Der Blick nach Mexiko zeigt: Dort wird die Pandemie von der Politik verharmlost und die täglichen Todeszahlen sind so hoch wie bei uns die Zahl der belegten Intensivbetten. Aus meiner Sicht dürfen wir nicht jammern, weil es uns im Vergleich zu anderen, trotz erheblicher Einschränkungen, sehr gut geht. Und wenn wir vernünftig aus dieser Pandemie heraus wollen, dann braucht es keinen Eiertanz um Wählerstimmen mehr, sondern einmal ein hartes Durchgreifen, um danach endlich durchatmen zu können. Dafür ist es aber wichtig, dass wir alle, jeder einzelne von uns, uns gemeinsam an die Regeln halten und sie akzeptieren!

Hartmuth Lang

Waldkraiburg

Zuerst möchte gleich vorweg bemerken, dass ich kein Corona-Leugner bin, keiner politischen Partei oder Gruppierung angehöre, kein sogenannter Querdenker bin, sondern ein Bürger dieses Landes, das Herr Söder und seine Politikerkollegen mit ihrer Politik bewusst und vorsätzlich zugrunde richten. Es reicht, was die Politiker der Bevölkerung antun und zumuten. An ihren Händen klebt Blut von den Menschen, die durch ihre „Maßnahmen“ ihren Lebensmut und als Folge auch ihr Leben verloren haben.

Kein einziger Politiker hat ein schlüssiges Konzept, um Corona zu besiegen, auch die so viel gelobten Virologen nicht. Das Einzige, was ihnen dazu einfällt, ist den Menschen all ihre gesetzlich zustehenden Rechte zu nehmen. Aber ja, es muss so sein, damit die Pharmakonzerne und diejenigen, die Schutzkleidung und Desinfektionsmittel herstellen, viel Geld scheffeln können.
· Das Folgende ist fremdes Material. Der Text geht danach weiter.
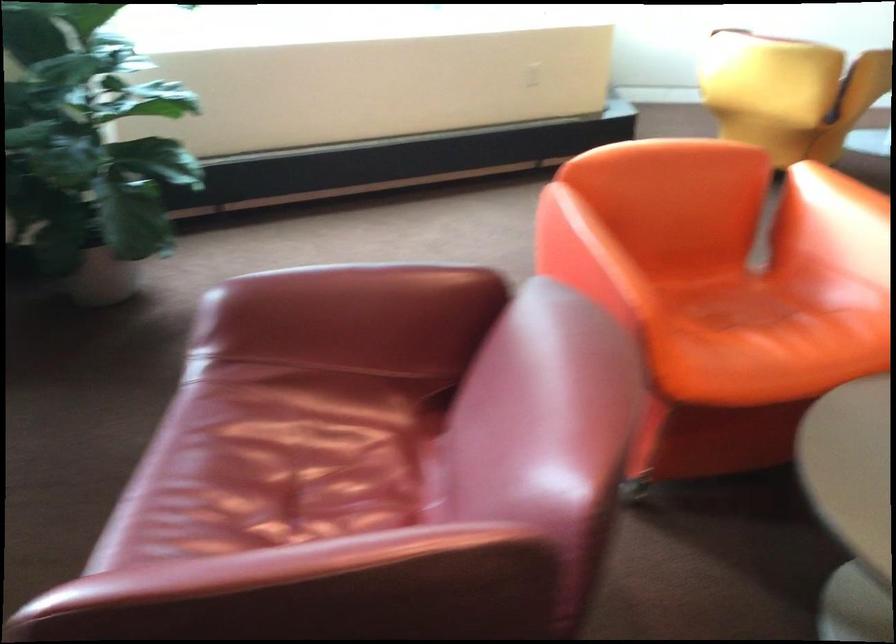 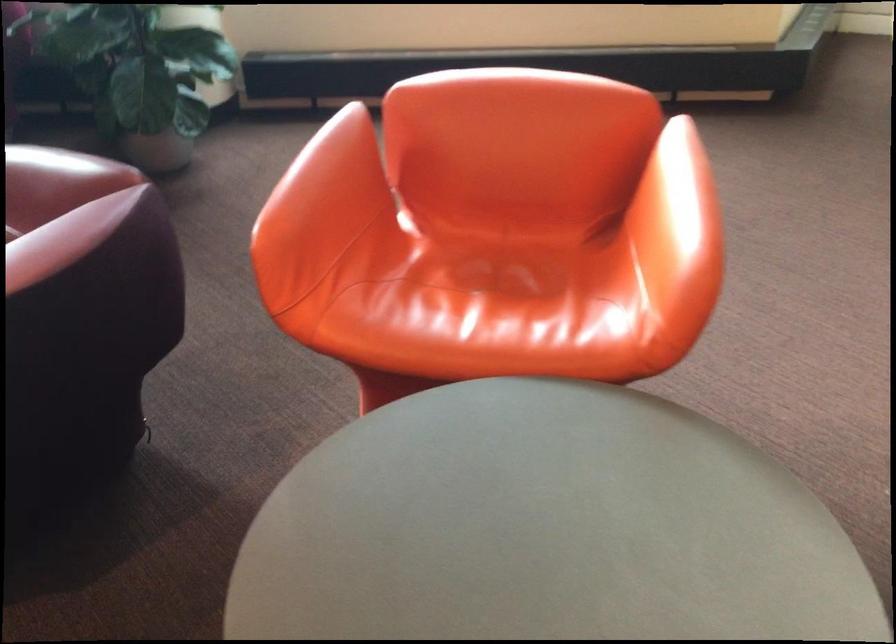 The point at (711, 301) is marked in the first image. Where is the corresponding point in the second image?

(487, 261) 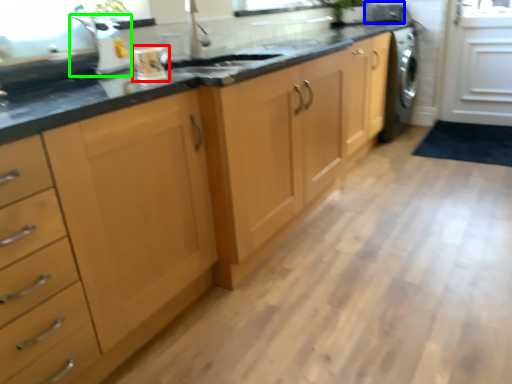 Question: Considering the real-world distances, which object is closest to kitchen appliance (highlighted by a red box)? appliance (highlighted by a blue box) or appliance (highlighted by a green box).

Choices:
 (A) appliance
 (B) appliance

Answer: (B) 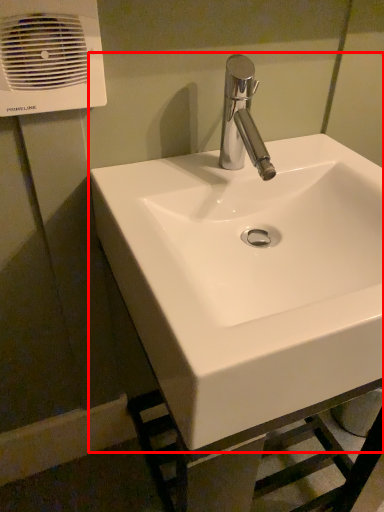 Question: From the image's perspective, considering the relative positions of sink (annotated by the red box) and air conditioning in the image provided, where is sink (annotated by the red box) located with respect to the staircase?

Choices:
 (A) above
 (B) below

Answer: (B)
Die Zeche zahlt der Bürger, wer denn sonst.

Und jetzt befehlen Söder und Kolllegen wieder einen harten Lockdown. Weil es ja noch nicht genug ist, obwohl längst bekannt sein müsste, dass dies nichts bringt. Es verschlimmert die Sache nur.

Haben die Verantwortlichen die Rufe der Demonstranten von Leipzig vor der Wende schon vergessen? „Wir sind das Volk.“ Sie sollten bedenken, dass die Bürger des Landes vielleicht auch mal die Geduld verlieren könnten und immer wieder auf die Straße gehen. Es gibt ja nichts mehr zu verlieren. Und ich sage: Davor habe ich Angst.

Zu den immer wieder betrauerten Todesfällen sei bemerkt, dass in der BRD rund 82 Millionen Menschen leben, die eine durchschnittliche Lebenserwartung von 80 Jahren haben. Daraus ergibt sich, dass in jedem Jahr rund eine Million Menschen sterben. Das sind täglich knapp 3000 Menschen.